As an introduction, Satoko Norimatsu, the founder of Peace Philosophy Centre, talked about how she felt a real urge to do something about the issue when she saw the photographs of sick children in Iraq at the workshop on the DU(Depleted Uranium) issue during the 2006 World Peace Forum in Vancouver.
Before my presentation, the participants watched the DVD "Unknown Terror of DU - Iraqi Children Now - " (NO DU Hiroshima, 2005), in which Naomi Toyoda, a Japanese photo journalist, reported what happened in Iraq, where DU weapons had been used. His video report showed many children with cancers crying in the hospitals, one of the Gulf War veterans claiming his health problems and his daughter’s deformed hand being caused by his exposure to DU dust, and a Geiger counter reacting to the high level radiation from destroyed and abandoned tanks and buildings in Iraq. After the video, I showed some pictures of the conference in New York and some drawings made by Iraqi children displayed by JIM-NET, a Japan-based organization that provides medical support to children in Iraq.
I started my presentation with some scientific aspects of DU and how people were contaminated by the toxic materials. First, depleted uranium is radioactive and uranium itself is a toxic heavy metal that can damage DNA. Second, the high temperature of DU fire can turn not only DU penetrators but also other metals used for tanks or buildings into something more like gas, which would be easily inhaled by the people in the battlefields. Third, researchers found that workers and nearby residents of facilities manufacturing uranium weapons or nuclear products, such as the National Lead Industry in Colony, New York and Nuclear Metals Inc. in Massachusetts, were also contaminated by DU that were incinerated or dumped at the sites under the poor control of their facilities.

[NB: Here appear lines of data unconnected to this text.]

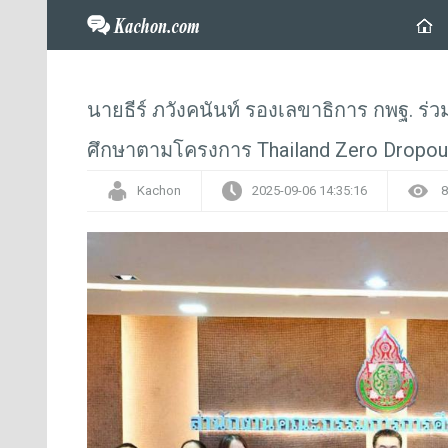
นายธีร์ ภวังคนันท์ รองเลขาธิการ กพฐ. ร่
ศึกษาตามโครงการ Thailand Zero Dropou
Kachon
2025-09-06 14:35:16
8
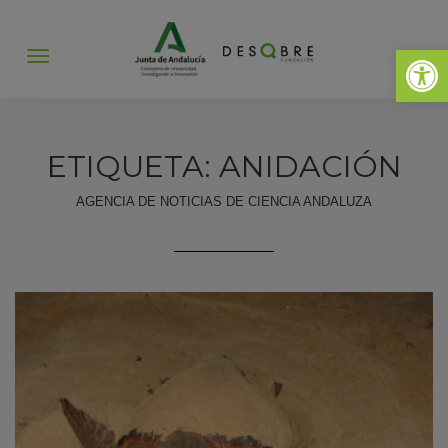
Abrir 
Abrir
menú
ETIQUETA: ANIDACIÓN
AGENCIA DE NOTICIAS DE CIENCIA ANDALUZA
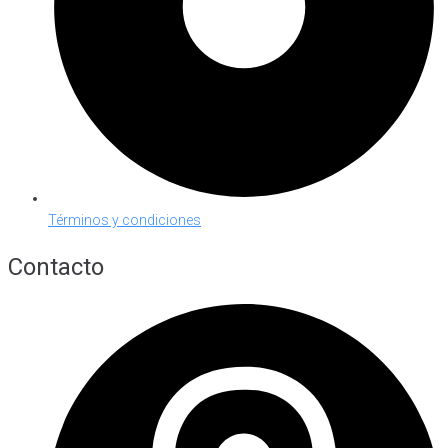
Términos y condiciones
Contacto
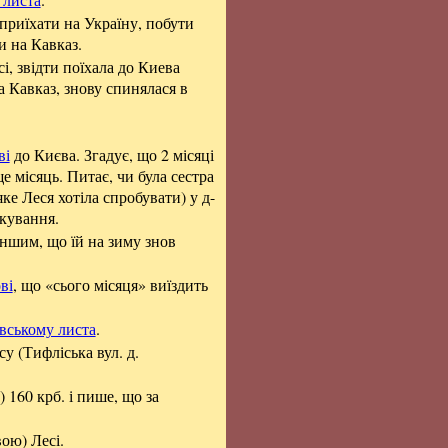
 приїхати на Україну, побути
ти на Кавказ.
і, звідти поїхала до Киева
на Кавказ, знову спинялася в
ві
до Києва. Згадує, що 2 місяці
е місяць. Питає, чи була сестра
яке Леся хотіла спробувати) у д-
ікування.
іншим, що їй на зиму знов
ві
, що «сього місяця» виїздить
вському листа
.
су (Тифліська вул. д.
) 160 крб. і пише, що за
ою) Лесі.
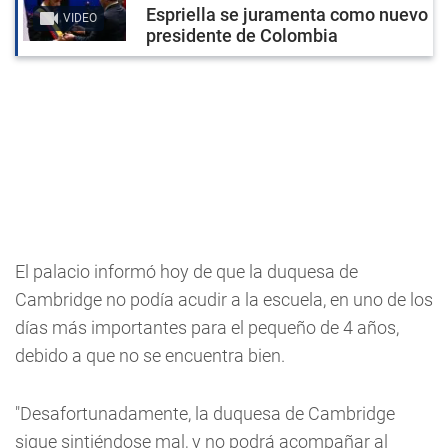
Espriella se juramenta como nuevo
VIDEO
presidente de Colombia
El palacio informó hoy de que la duquesa de
Cambridge no podía acudir a la escuela, en uno de los
días más importantes para el pequeño de 4 años,
debido a que no se encuentra bien.
"Desafortunadamente, la duquesa de Cambridge
sigue sintiéndose mal, y no podrá acompañar al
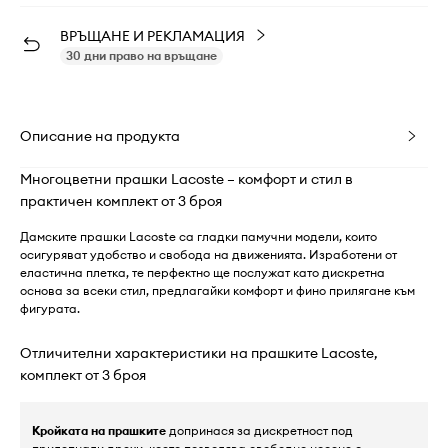
ВРЪЩАНЕ И РЕКЛАМАЦИЯ
30 дни право на връщане
Описание на продукта
Многоцветни прашки Lacoste – комфорт и стил в
практичен комплект от 3 броя
Дамските прашки Lacoste са гладки памучни модели, които
осигуряват удобство и свобода на движенията. Изработени от
еластична плетка, те перфектно ще послужат като дискретна
основа за всеки стил, предлагайки комфорт и фино прилягане към
фигурата.
Отличителни характеристики на прашките Lacoste,
комплект от 3 броя
Кройката на прашките
допринася за дискретност под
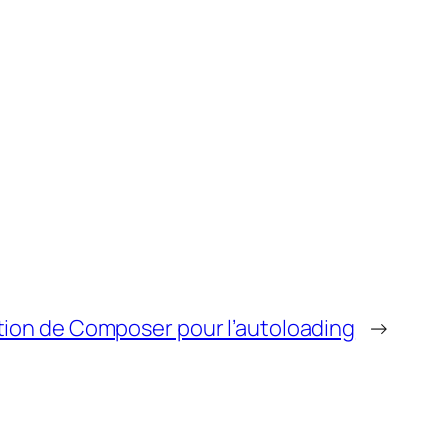
ation de Composer pour l’autoloading
→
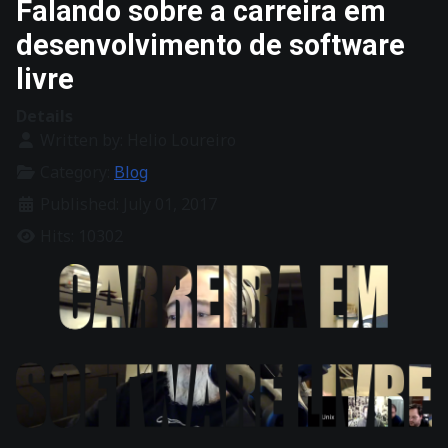
Falando sobre a carreira em
desenvolvimento de software
livre
Details
Written by:
Helio Loureiro
Category:
Blog
Published: July 01, 2017
Hits: 10302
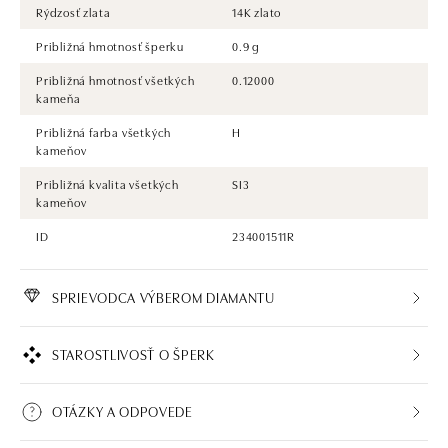
Rýdzosť zlata
14K zlato
Približná hmotnosť šperku
0.9 g
Približná hmotnosť všetkých
0.12000
kameňa
Približná farba všetkých
H
kameňov
Približná kvalita všetkých
SI3
kameňov
ID
234001511R
SPRIEVODCA VÝBEROM DIAMANTU
STAROSTLIVOSŤ O ŠPERK
OTÁZKY A ODPOVEDE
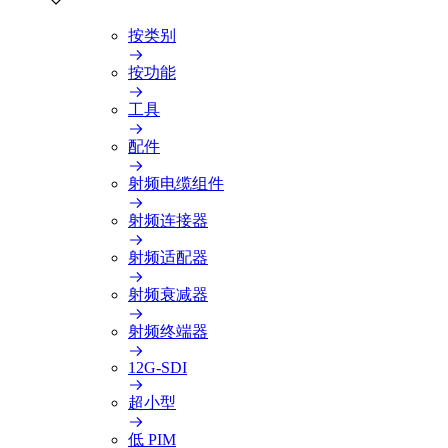
按类别
按功能
工具
配件
射频电缆组件
射频连接器
射频适配器
射频衰减器
射频终端器
12G-SDI
超小型
低 PIM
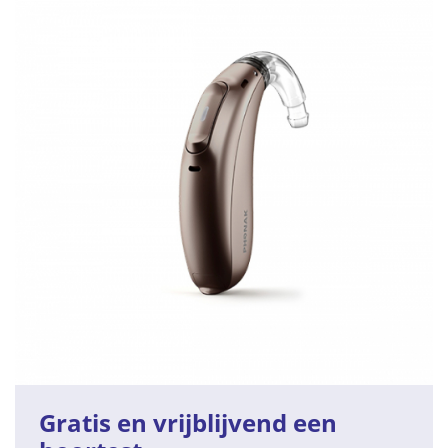
Gratis en vrijblijvend een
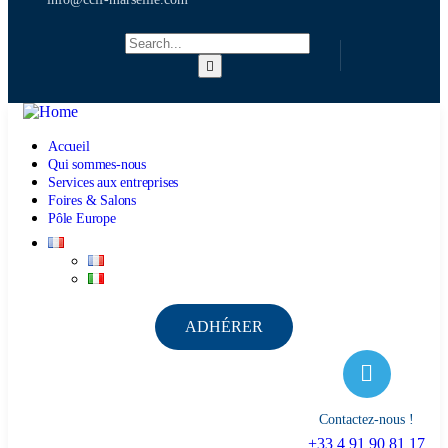
Accueil
Qui sommes-nous
Services aux entreprises
Foires & Salons
Pôle Europe
ADHÉRER
Contactez-nous !
+33 4 91 90 81 17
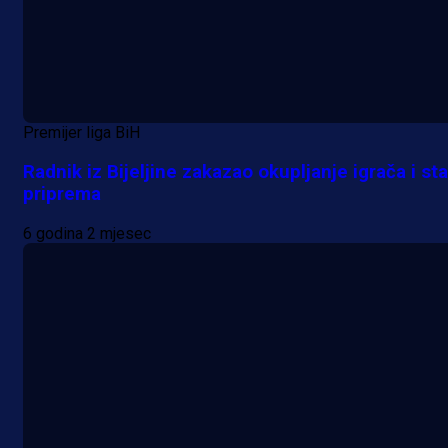
Premijer liga BiH
Radnik iz Bijeljine zakazao okupljanje igrača i sta
priprema
6 godina 2 mjesec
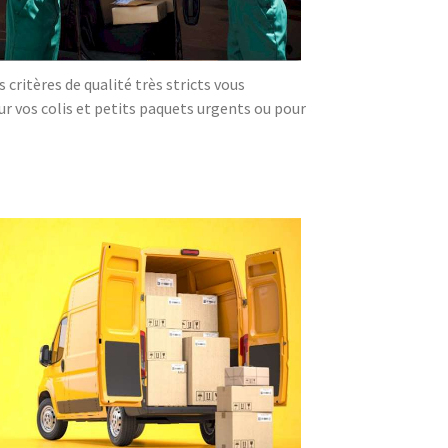
critères de qualité très stricts vous
our vos colis et petits paquets urgents ou pour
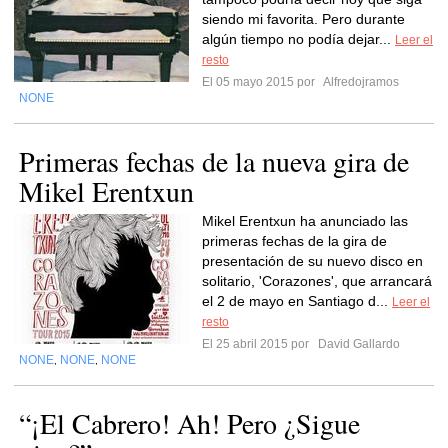
siendo mi favorita. Pero durante
algún tiempo no podía dejar...
Leer el
resto
El 05 mayo 2015 por
Alfredojramos
NONE
Primeras fechas de la nueva gira de
Mikel Erentxun
Mikel Erentxun ha anunciado las
primeras fechas de la gira de
presentación de su nuevo disco en
solitario, 'Corazones', que arrancará
el 2 de mayo en Santiago d...
Leer el
resto
El 25 abril 2015 por
David Gallardo
NONE
NONE
NONE
,
,
“¡El Cabrero! Ah! Pero ¿Sigue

Next, I reported the current situation of the international campaign for banning uranium weapons. For example, activists in Belgium held events on DU weapons in many places and launched a letter-writing campaign to raise awareness of the issue among politicians and the public. Thanks to the campaign, Belgium became the first country to ban uranium weapons. In the US, some veterans devoted their energy to get the veteran-testing-bills passed, being supported by police or fire department unions. Now, eight states have passed the laws. In addition, some activists actually bought shares of Alliant Techsystems in Minneapolis, Minnesota that produced uranium weapons, and tried to attend its annual general meeting in order to stop them from making those weapons. From Costa Rica, Damacio Lopez, the director and founder of the International DU Study Team, spoke at the conference and brought the fact that DU weapons were used during the US invasion of Panama in 1989. Now the movement to ban uranium weapons has spread across Latin America.
Finally, I explained the reason why Canada had to care about the uranium issues and what we can do. According to Jim Harding, the author of a book “Canada’s Deadly Secret,” Saskatchewan is a leading region to produce and export uranium in the world. The environments around the mining sites have been contaminated, violating the rights of the First Nations and exploiting their lands. Donna Dillman, a member of the Community Coalition Against Mining Uranium (CCAMU), began her hunger strike on October 8 outside of the uranium mining site near Sharbot Lake in the Eastern Ontario, and the strike still continues. At the end I suggested four examples of what we could do to stop making and using uranium weapons, and mining uranium : join the Global Disinvestment Campaign, sign and collect petitions, send an e-mail and a letter to governments, and tell people about the issue.
After the presentation, some participants said that uranium weapons and uranium mining issues should become widely known in Canada. I hope that their voices would reach the Canadian government to vote in favor of the DU resolution in the next UN plenary assembly.
I would like to say big thanks to Satoko because my original interest in the DU weapon issue was inspired by a workshop that she held a year ago and I could not have given this presentation without a big support from her. I really appreciate of her. Moreover, for those who participated in the event, thank you so much for coming. For those who answered my questions to make details in my presentation accurate, I deeply appreciate them. I hope this event would be another big step for the movement to ban uranium weapons and to stop uranium mining in Canada. Leave uranium under the ground!